Department of Computer Science, Wake Forest University, Winston-Salem, NC, USA.
School of Automation, Hangzhou Dianzi University, Hangzhou, Zhejiang, China.
Comput Biol Med. 2022 Dec;151(Pt A):106305. doi: 10.1016/j.compbiomed.2022.106305. Epub 2022 Nov 12.
The rapid development of scRNA-seq technology in recent years has enabled us to capture high-throughput gene expression profiles at single-cell resolution, reveal the heterogeneity of complex cell populations, and greatly advance our understanding of the underlying mechanisms in human diseases. Traditional methods for gene co-expression clustering are limited to discovering effective gene groups in scRNA-seq data. In this paper, we propose a novel gene clustering method based on convolutional neural networks called Dual-Stream Subspace Clustering Network (DS-SCNet). DS-SCNet can accurately identify important gene clusters from large scales of single-cell RNA-seq data and provide useful information for downstream analysis. Based on the simulated datasets, DS-SCNet successfully clusters genes into different groups and outperforms mainstream gene clustering methods, such as DBSCAN and DESC, across different evaluation metrics. To explore the biological insights of our proposed method, we applied it to real scRNA-seq data of patients with Alzheimer's disease (AD). DS-SCNet analyzed the single-cell RNA-seq data with 10,850 genes, and accurately identified 8 optimal clusters from 6673 cells. Enrichment analysis of these gene clusters revealed functional signaling pathways including the ILS signaling, the Rho GTPase signaling, and hemostasis pathways. Further analysis of gene regulatory networks identified new hub genes such as ELF4 as important regulators of AD, which indicates that DS-SCNet contributes to the discovery and understanding of the pathogenesis in Alzheimer's disease.

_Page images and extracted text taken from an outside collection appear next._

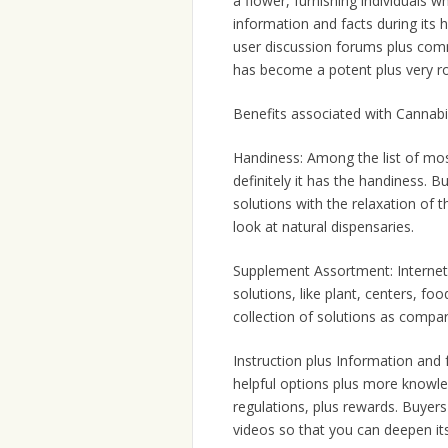
a flower, furnishing individuals 
information and facts during its
user discussion forums plus com
has become a potent plus very 
Benefits associated with Cannabi
Handiness: Among the list of mos
definitely it has the handiness.
solutions with the relaxation of t
look at natural dispensaries.
Supplement Assortment: Internet 
solutions, like plant, centers, foo
collection of solutions as comp
Instruction plus Information and 
helpful options plus more knowle
regulations, plus rewards. Buyers 
videos so that you can deepen its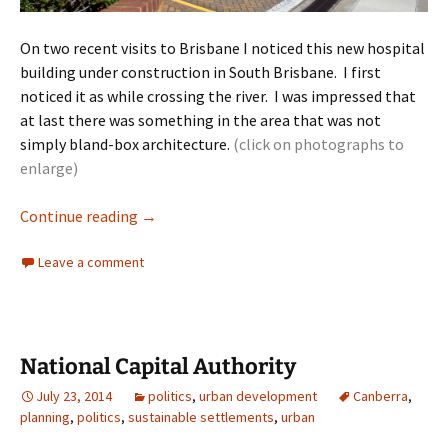
On two recent visits to Brisbane I noticed this new hospital
building under construction in South Brisbane. I first
noticed it as while crossing the river. I was impressed that
at last there was something in the area that was not
simply bland-box architecture.
(click on photographs to
enlarge)
Hospital Architecture Brisbane
Continue reading
→
Leave a comment
National Capital Authority
July 23, 2014
politics
,
urban development
Canberra
,
planning
,
politics
,
sustainable settlements
,
urban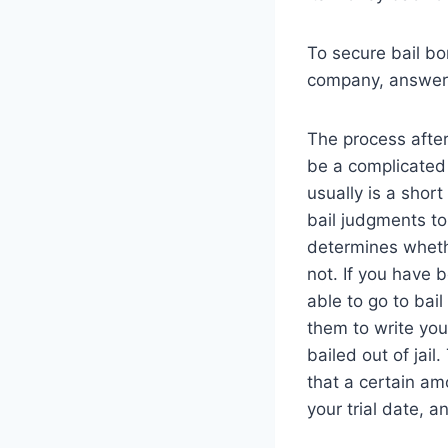
To secure bail bo
company, answer d
The process afte
be a complicated 
usually is a short
bail judgments to 
determines whethe
not. If you have b
able to go to bail
them to write yo
bailed out of jail.
that a certain am
your trial date, a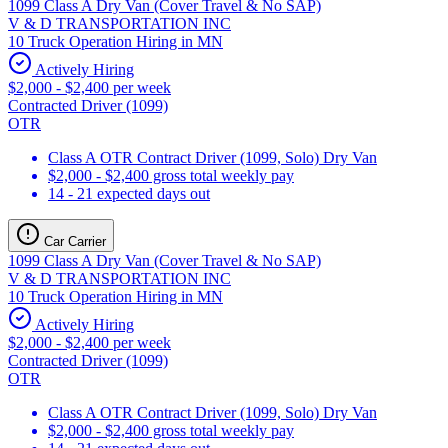
1099 Class A Dry Van (Cover Travel & No SAP)
V & D TRANSPORTATION INC
10 Truck Operation Hiring in MN
Actively Hiring
$2,000 - $2,400 per week
Contracted Driver (1099)
OTR
Class A OTR Contract Driver (1099, Solo) Dry Van
$2,000 - $2,400 gross total weekly pay
14 - 21 expected days out
Car Carrier
1099 Class A Dry Van (Cover Travel & No SAP)
V & D TRANSPORTATION INC
10 Truck Operation Hiring in MN
Actively Hiring
$2,000 - $2,400 per week
Contracted Driver (1099)
OTR
Class A OTR Contract Driver (1099, Solo) Dry Van
$2,000 - $2,400 gross total weekly pay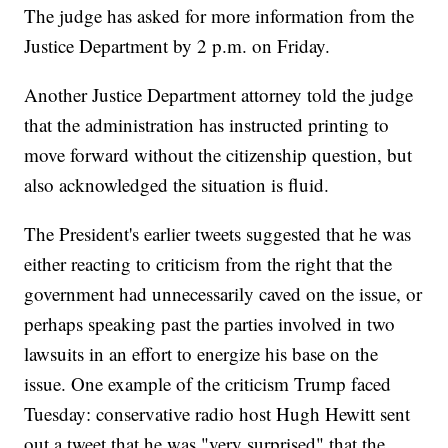
The judge has asked for more information from the
Justice Department by 2 p.m. on Friday.
Another Justice Department attorney told the judge
that the administration has instructed printing to
move forward without the citizenship question, but
also acknowledged the situation is fluid.
The President's earlier tweets suggested that he was
either reacting to criticism from the right that the
government had unnecessarily caved on the issue, or
perhaps speaking past the parties involved in two
lawsuits in an effort to energize his base on the
issue. One example of the criticism Trump faced
Tuesday: conservative radio host Hugh Hewitt sent
out a tweet that he was "very surprised" that the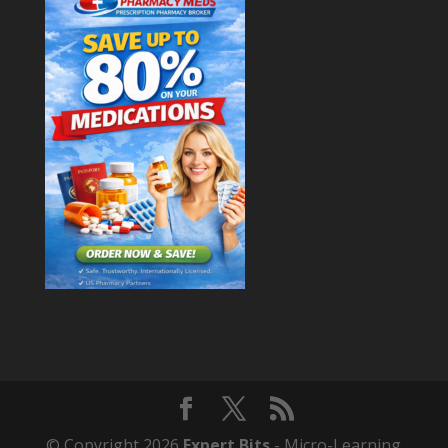
© Copyright 2026
Expert Bits
- Micro-Learning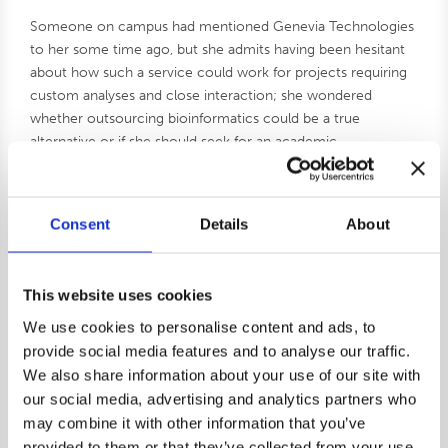
Someone on campus had mentioned Genevia Technologies
to her some time ago, but she admits having been hesitant
about how such a service could work for projects requiring
custom analyses and close interaction; she wondered
whether outsourcing bioinformatics could be a true
alternative or if she should seek for an academic
collaborator instead. The Genevia Bionformatics Grant 2025
came at the perfect time.
– I can’t remember if I saw it on social media or received an
Consent
Details
About
email about it, but applying was an easy decision. I thought
that this is a nice test scenario to explore the option, she
says.
This website uses cookies
We use cookies to personalise content and ads, to
The grant-winning project is funded by the German
provide social media features and to analyse our traffic.
Research Foundation (DFG, Deutsche
We also share information about your use of our site with
Forschungsgemeinschaft) and investigates the role of Wnt
our social media, advertising and analytics partners who
signaling for the numbers of muscle precursors during
development.
may combine it with other information that you’ve
provided to them or that they’ve collected from your use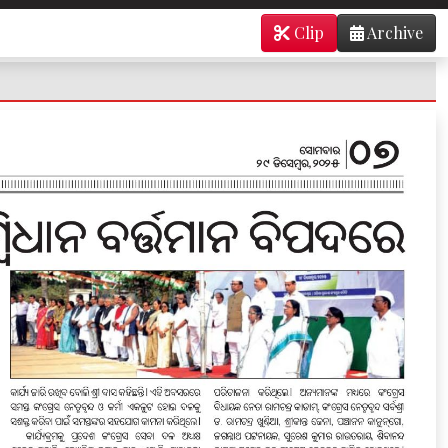
Clip
Archive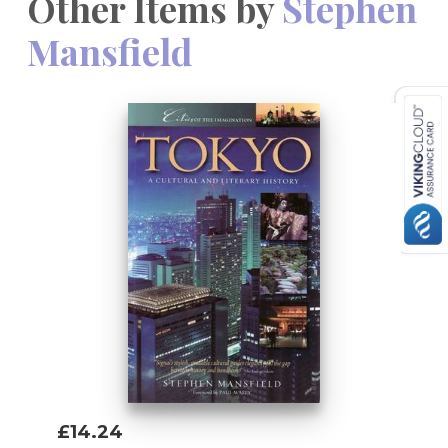
Other Items by
Stephen
Mansfield
£14.24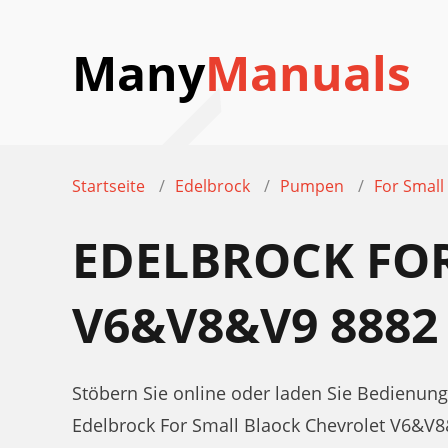
Many
Manuals
Startseite
Edelbrock
Pumpen
For Small
EDELBROCK FO
V6&V8&V9 888
Stöbern Sie online oder laden Sie Bedienun
Edelbrock For Small Blaock Chevrolet V6&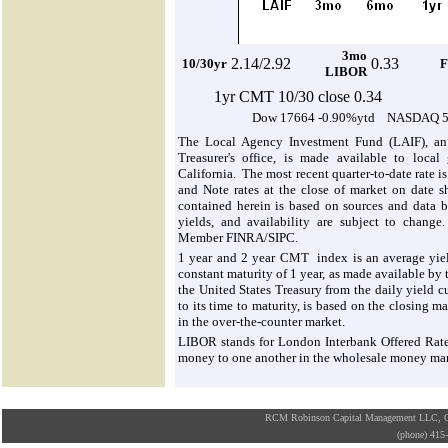
3mo
2.1
4/2.92
0.33
10/30yr
F
LIBOR
1yr CMT 10/30 close 0.34
Dow 17664 -0.90%ytd NASDAQ 5
The Local Agency Investment Fund (LAIF), an 
Treasurer's office, is made available to local
California. The most recent quarter-to-date rate i
and Note rates at the close of market on date s
contained herein is based on sources and data be
yields, and availability are subject to change.
Member FINRA/SIPC.
1 year and 2 year CMT index is an average yield
constant maturity of 1 year, as made available by
the United States Treasury from the daily yield cu
to its time to maturity, is based on the closing m
in the over-the-counter market.
LIBOR stands for London Interbank Offered Rate. I
money to one another in the wholesale money ma
RCM Robinson Capital Management LLC, Osa
(phone) 41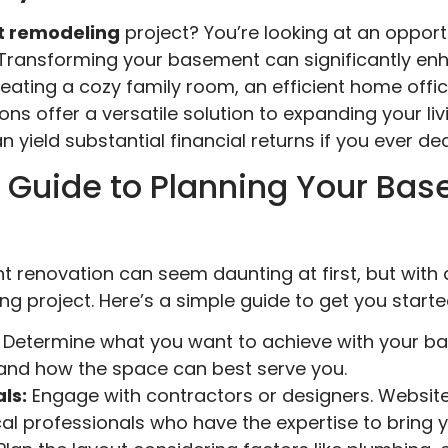
 remodeling
project? You’re looking at an oppor
. Transforming your basement can significantly e
 creating a cozy family room, an efficient home offi
s offer a versatile solution to expanding your livin
 yield substantial financial returns if you ever de
 Guide to Planning Your Ba
renovation can seem daunting at first, but with a
g project. Here’s a simple guide to get you starte
Determine what you want to achieve with your b
 and how the space can best serve you.
ls:
Engage with contractors or designers. Websites
l professionals who have the expertise to bring you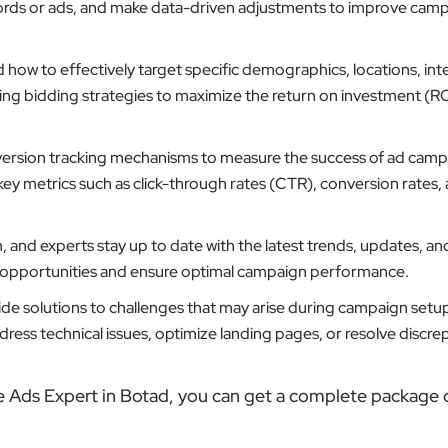
ords or ads, and make data-driven adjustments to improve cam
ow to effectively target specific demographics, locations, inte
ting bidding strategies to maximize the return on investment (RO
ersion tracking mechanisms to measure the success of ad camp
key metrics such as click-through rates (CTR), conversion rates,
 and experts stay up to date with the latest trends, updates, an
w opportunities and ensure optimal campaign performance.
de solutions to challenges that may arise during campaign setu
ess technical issues, optimize landing pages, or resolve discrep
e Ads Expert in Botad, you can get a complete package o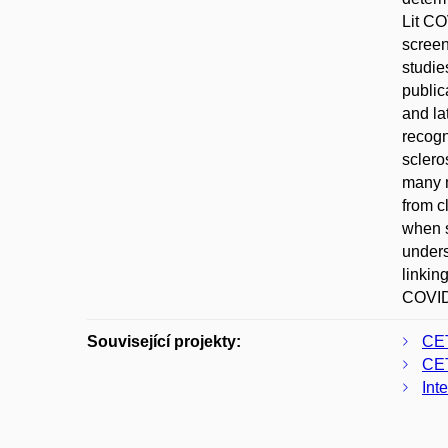
Lit CO
screen
studie
public
and la
recogn
sclero
many m
from c
when s
unders
linkin
COVID-
Související projekty:
CE
CE
Int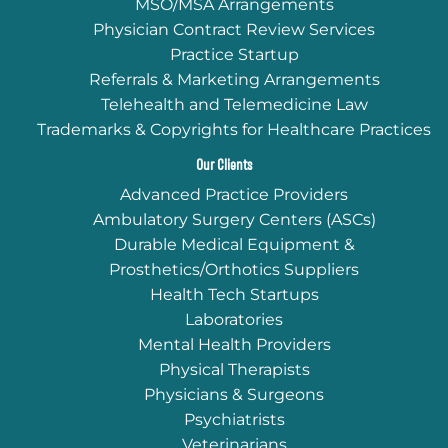
MSO/MSA Arrangements
Physician Contract Review Services
Practice Startup
Referrals & Marketing Arrangements
Telehealth and Telemedicine Law
Trademarks & Copyrights for Healthcare Practices
Our Clients
Advanced Practice Providers
Ambulatory Surgery Centers (ASCs)
Durable Medical Equipment &
Prosthetics/Orthotics Suppliers
Health Tech Startups
Laboratories
Mental Health Providers
Physical Therapists
Physicians & Surgeons
Psychiatrists
Veterinarians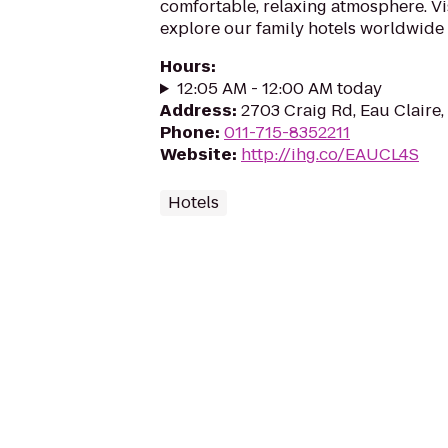
comfortable, relaxing atmosphere. Vi
explore our family hotels worldwide
Hours
:
12:05 AM - 12:00 AM today
Address
:
2703 Craig Rd, Eau Claire
Phone
:
011-715-8352211
Website
:
http://ihg.co/EAUCL4S
Hotels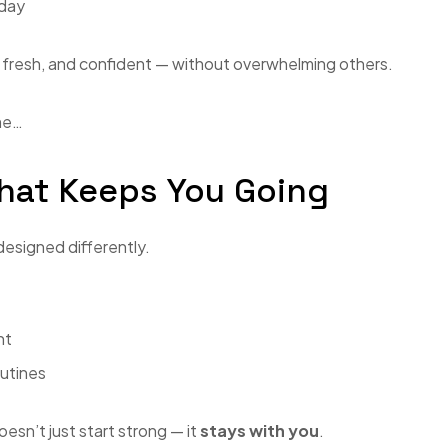
 day
e, fresh, and confident — without overwhelming others.
ime…
hat Keeps You Going
designed differently.
ht
outines
esn’t just start strong — it
stays with you
.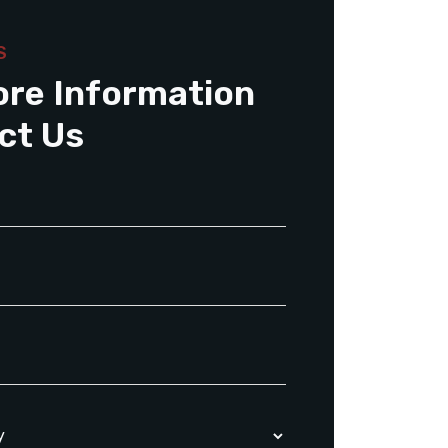
S
ore Information
ct Us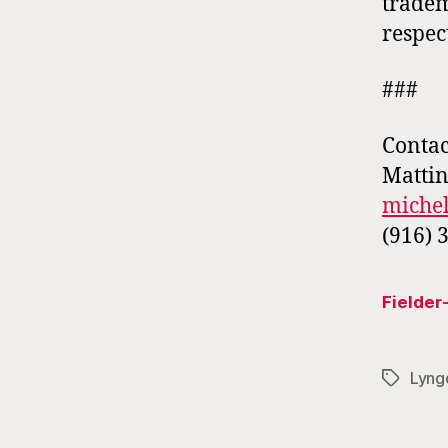
tradem
respec
###
Contac
Mattin
miche
(916) 
Fielde
Lyng
Tags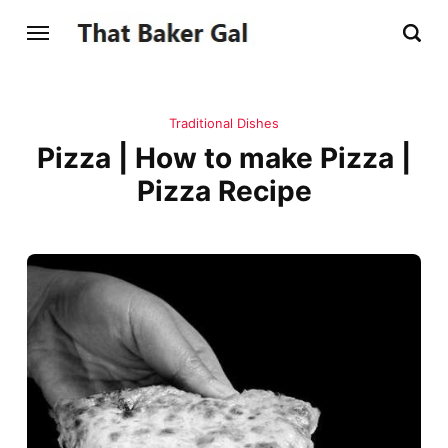
Traditional Dishes
Pizza | How to make Pizza |
Pizza Recipe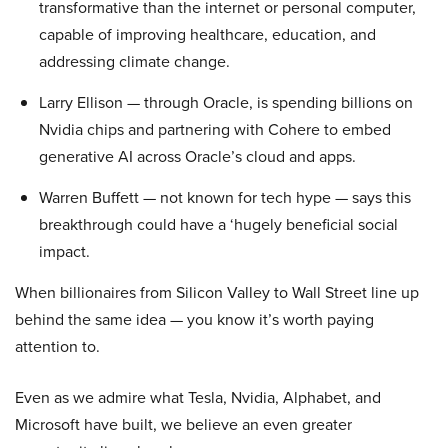
transformative than the internet or personal computer,
capable of improving healthcare, education, and
addressing climate change.
Larry Ellison — through Oracle, is spending billions on
Nvidia chips and partnering with Cohere to embed
generative AI across Oracle’s cloud and apps.
Warren Buffett — not known for tech hype — says this
breakthrough could have a ‘hugely beneficial social
impact.
When billionaires from Silicon Valley to Wall Street line up
behind the same idea — you know it’s worth paying
attention to.
Even as we admire what Tesla, Nvidia, Alphabet, and
Microsoft have built, we believe an even greater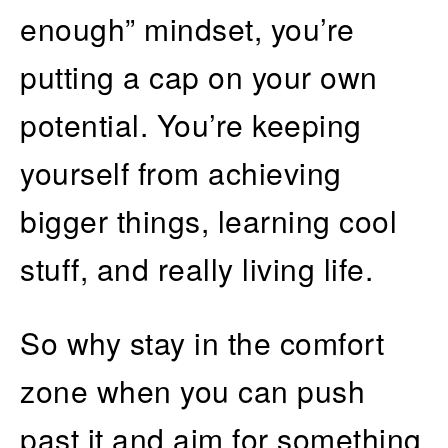
enough” mindset, you’re
putting a cap on your own
potential. You’re keeping
yourself from achieving
bigger things, learning cool
stuff, and really living life.
So why stay in the comfort
zone when you can push
past it and aim for something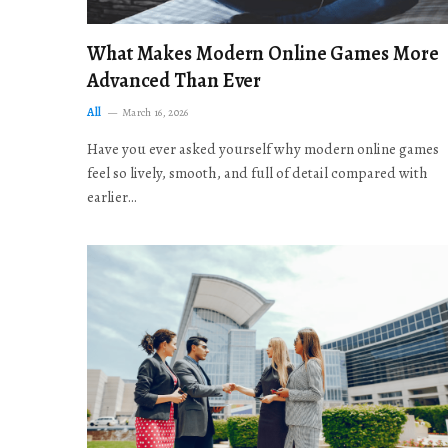
What Makes Modern Online Games More
Advanced Than Ever
All
March 16, 2026
Have you ever asked yourself why modern online games
feel so lively, smooth, and full of detail compared with
earlier…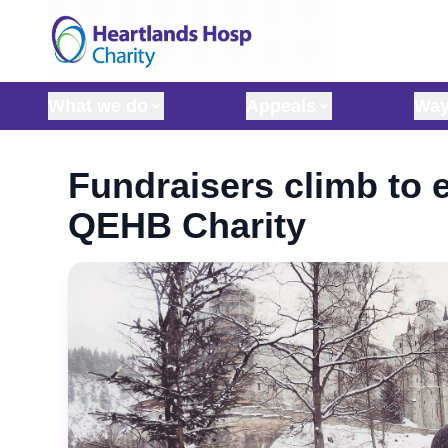
Skip to content
What we do
Appeals
Way
Fundraisers climb to e
QEHB Charity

近年来,单细胞 RNA 测序(scRNA-seq)技术的快速发展使我们能够以单细胞分辨率捕获高通量基因表达谱,揭示复杂细胞群体的异质性,并极大地促进了我们对人类疾病潜在机制的理解。传统的基因共表达聚类方法仅限于在 scRNA-seq 数据中发现有效的基因组。在本文中,我们提出了一种基于卷积神经网络的新基因聚类方法,称为双流子空间聚类网络(DS-SCNet)。DS-SCNet 可以从大规模的单细胞 RNA-seq 数据中准确识别重要的基因簇,并为下游分析提供有用的信息。基于模拟数据集,DS-SCNet 成功地将基因聚类成不同的组,在不同的评估指标上均优于主流基因聚类方法,如 DBSCAN 和 DESC。为了探索我们提出的方法的生物学见解,我们将其应用于阿尔茨海默病(AD)患者的真实 scRNA-seq 数据。DS-SCNet 分析了 10850 个基因的单细胞 RNA-seq 数据,从 6673 个细胞中准确识别出 8 个最佳簇。这些基因簇的富集分析揭示了功能信号通路,包括 ILS 信号、Rho GTPase 信号和止血途径。对基因调控网络的进一步分析确定了新的枢纽基因,如 ELF4,作为 AD 的重要调节剂,这表明 DS-SCNet 有助于发现和理解阿尔茨海默病的发病机制。